# Productivity Standards as defined by covers/labor hours



## theages (Feb 7, 2010)

Chefs- I'm trying to write an article which specifies a general range of productivity for restaurants (FOH & BOH) as well as for just BOH. The purpose of the article is to give chefs (and managers) an idea of acceptable, normal, realistic ranges for this often either over-looked or overemphasized calculation.

I think that the starting point of implementing a labor budget needs to be to determine the desired level of service expected of the venue, and then budget a productivity number around that. So far I have found the following general productivity numbers based upon total covers divided by total labor hours (including OT). The numbers exclude salaried positions.

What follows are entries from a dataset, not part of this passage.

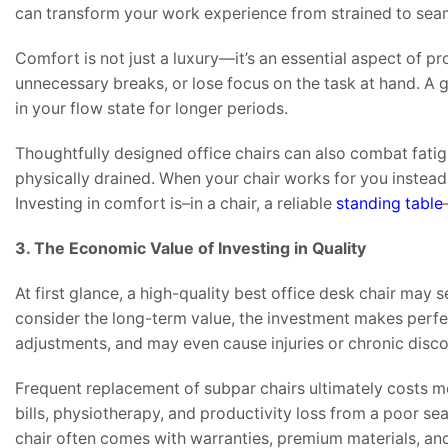
can transform your work experience from strained to sea
Comfort is not just a luxury—it’s an essential aspect of pr
unnecessary breaks, or lose focus on the task at hand. A 
in your flow state for longer periods.
Thoughtfully designed office chairs can also combat fatig
physically drained. When your chair works for you instea
Investing in comfort is–in a chair, a reliable
standing table
3. The Economic Value of Investing in Quality
At first glance, a high-quality best office desk chair 
consider the long-term value, the investment makes perfe
adjustments, and may even cause injuries or chronic disc
Frequent replacement of subpar chairs ultimately costs mo
bills, physiotherapy, and productivity loss from a poor sea
chair often comes with warranties, premium materials, and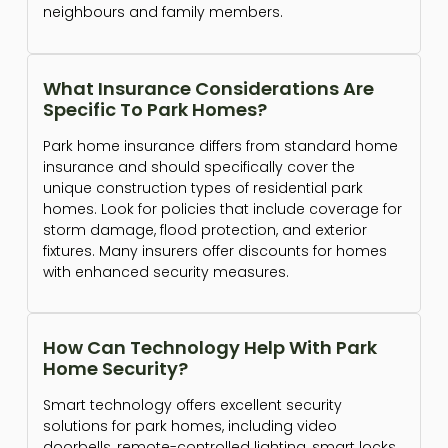
neighbours and family members.
What Insurance Considerations Are
Specific To Park Homes?
Park home insurance differs from standard home
insurance and should specifically cover the
unique construction types of residential park
homes. Look for policies that include coverage for
storm damage, flood protection, and exterior
fixtures. Many insurers offer discounts for homes
with enhanced security measures.
How Can Technology Help With Park
Home Security?
Smart technology offers excellent security
solutions for park homes, including video
doorbells, remote-controlled lighting, smart locks,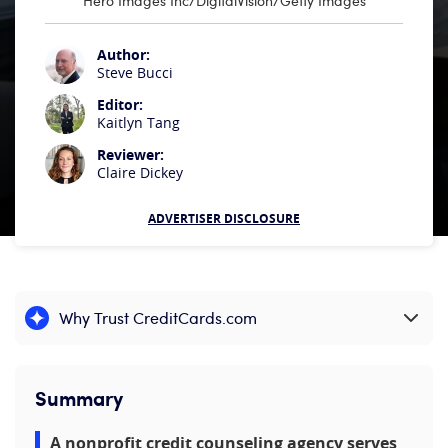
Hero Images Inc/DigitalVision/Getty Images
Author:
Steve Bucci
Editor:
Kaitlyn Tang
Reviewer:
Claire Dickey
ADVERTISER DISCLOSURE
Why Trust CreditCards.com
Expand content
Summary
A nonprofit credit counseling agency serves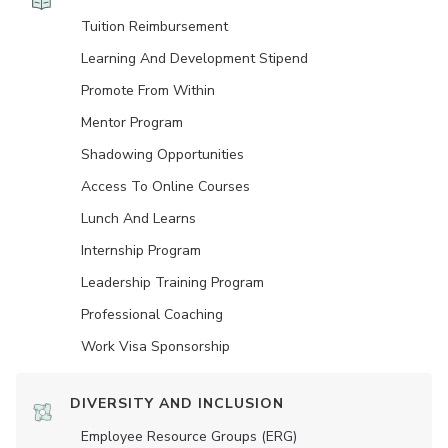
Tuition Reimbursement
Learning And Development Stipend
Promote From Within
Mentor Program
Shadowing Opportunities
Access To Online Courses
Lunch And Learns
Internship Program
Leadership Training Program
Professional Coaching
Work Visa Sponsorship
DIVERSITY AND INCLUSION
Employee Resource Groups (ERG)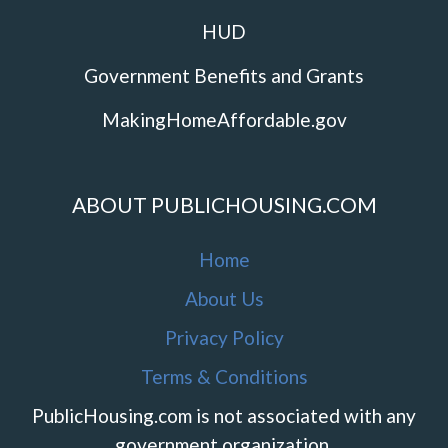
HUD
Government Benefits and Grants
MakingHomeAffordable.gov
ABOUT PUBLICHOUSING.COM
Home
About Us
Privacy Policy
Terms & Conditions
PublicHousing.com is not associated with any
government organization.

*Covers per labor hour (FOH & BOH)*

?? High-end Restaurants
.8 - 1.1 Mid to High-end Restaurants (guest check +$35pp)
1.8 - 2.2 Family Style Restaurants
2.5 - 3.5 Buffets
?? Fast Food
*Covers per labor hour (BOH)*

?? High-end Restaurants
1.4 - 2 Mid to High-end Restaurants (guest check +$35pp)
3 - 5 Family Style Restaurants
4.5 - 6.5 Buffets
?? Fast Food
Would greatly appreciate any feedback with how these numbers relate to the types of venues you run/have run. Also, if your budget is based up a labor % of dollars (labor $ divided by gross food $) that would also be helpful.


----------



## kuan (Jun 11, 2001)

I don't even remember anymore.


----------



## chefross (May 5, 2010)

I'm curious as to why you don'e include the labor of the salaried full time people?
You wouldn't get the full scope of covers to labor hours without them.


----------



## theages (Feb 7, 2010)

Chefross - Some places do include salaried staff, others don't. I guess it's a matter of what end result you're looking to achieve, For my purposes I want to track the manageable labor hours/$ of my hourly staff, their productivity rating, and how the scheduled/forecasted numbers compared to actuals.


----------